Ce procès, mené devant le tribunal judiciaire de Paris, constitue une première : c’est le premier dossier congolais jugé en vertu de la compétence universelle. Ce principe permet à un État de poursuivre les auteurs de crimes internationaux graves, même lorsque ceux-ci ont été commis à l’étranger. Lumbala, à la tête du Rassemblement congolais pour la démocratie nationale (RCD-N), est accusé d’avoir dirigé des opérations militaires d’une violence extrême, notamment la tristement célèbre campagne « Effacer le tableau », visant à exterminer des populations civiles.
Selon l’accusation, son groupe armé aurait spécifiquement ciblé les communautés Nande et Bambuti (Pygmées), en commettant des exactions systématiques : massacres, viols collectifs, esclavage sexuel et destruction de villages entiers.
Plusieurs organisations de défense des droits humains se sont constituées parties civiles dans ce procès : la Clooney Foundation for Justice (CFJ), TRIAL International, Minority Rights Group (MRG), Justice Plus et le Programme d’assistance aux pygmées (PAP-RDC).

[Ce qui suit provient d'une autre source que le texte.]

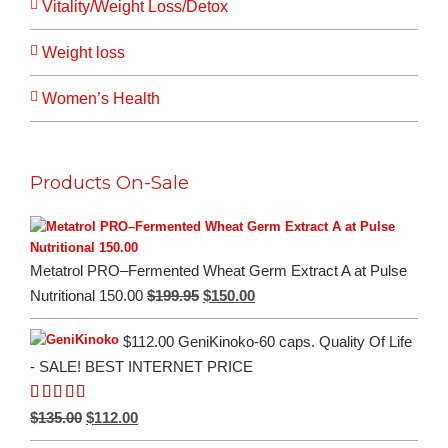
Vitality/Weight Loss/Detox
Weight loss
Women’s Health
Products On-Sale
Metatrol PRO–Fermented Wheat Germ Extract A at Pulse
Original
Current
$
199.95
$
150.00
Nutritional 150.00
price
price
$112.00 GeniKinoko-60 caps. Quality Of Life
was:
is:
- SALE! BEST INTERNET PRICE
$199.95.
$150.00.
Rated
5.00
Original
Current
$
135.00
$
112.00
out of 5
price
price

Pour elles, cette audience symbolise une avancée historique vers la justice pour les communautés oubliées.
« Ce procès est une étape essentielle vers l’obtention d’une justice attendue depuis longtemps pour les horreurs infligées à la communauté Bambuti », souligne Samuel Ade Ndasi, responsable du plaidoyer auprès de l’Union africaine au sein de MRG. « Tenir Lumbala responsable de ses actes envoie un signal fort : les auteurs d’abus, même des décennies plus tard, peuvent être jugés. »

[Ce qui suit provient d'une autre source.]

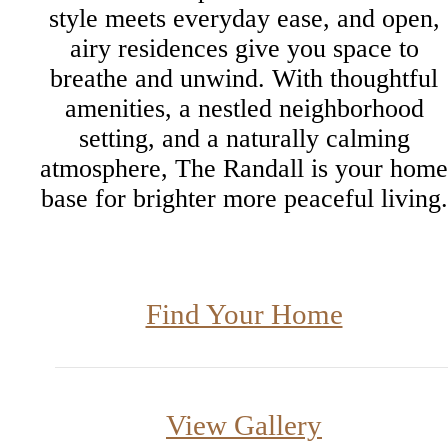
style meets everyday ease, and open,
airy residences give you space to
breathe and unwind. With thoughtful
amenities, a nestled neighborhood
setting, and a naturally calming
atmosphere, The Randall is your home
base for brighter more peaceful living.
Find Your Home
View Gallery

Même son de cloche chez Daniele Perissi, de TRIAL International, pour qui ce procès marque « la fin d’un cycle d’impunité » : « Pendant trop longtemps, les auteurs de ces crimes ont échappé à la justice. Ce procès rappelle que la voix des survivants compte et que la responsabilité reste la base d’un avenir pacifique en RDC. » De son côté, Yasmine Chubin, directrice juridique à la Clooney Foundation for Justice, salue « le courage des survivants » : « Leur force inspire l’espoir à toutes les victimes d’atrocités de masse. Nous sommes fiers de les accompagner dans ce combat. »
Alors que le Nord et le Sud-Kivu sont de nouveau plongés dans une escalade de violence alimentée par des groupes armés soutenus par des puissances étrangères, ce procès prend une portée symbolique majeure. « Lutter contre l’impunité peut donner l’impression de nager à contre-courant », admet Xavier Macky, directeur national de Justice Plus. « Mais cette audience permettra enfin aux victimes d’être entendues et à la vérité de se frayer un chemin vers la reconnaissance. »
Vingt ans après les massacres, l’ouverture du procès Roger Lumbala à Paris incarne un tournant dans la lutte contre l’impunité des crimes commis en République démocratique du Congo. Pour les défenseurs des droits humains, il s’agit d’un message clair : aucune position politique, aucun refuge ne peut garantir l’oubli des crimes les plus graves. Ce procès, au-delà du cas Lumbala, réveille la mémoire des victimes et ravive l’espoir d’une justice universelle réellement appliquée.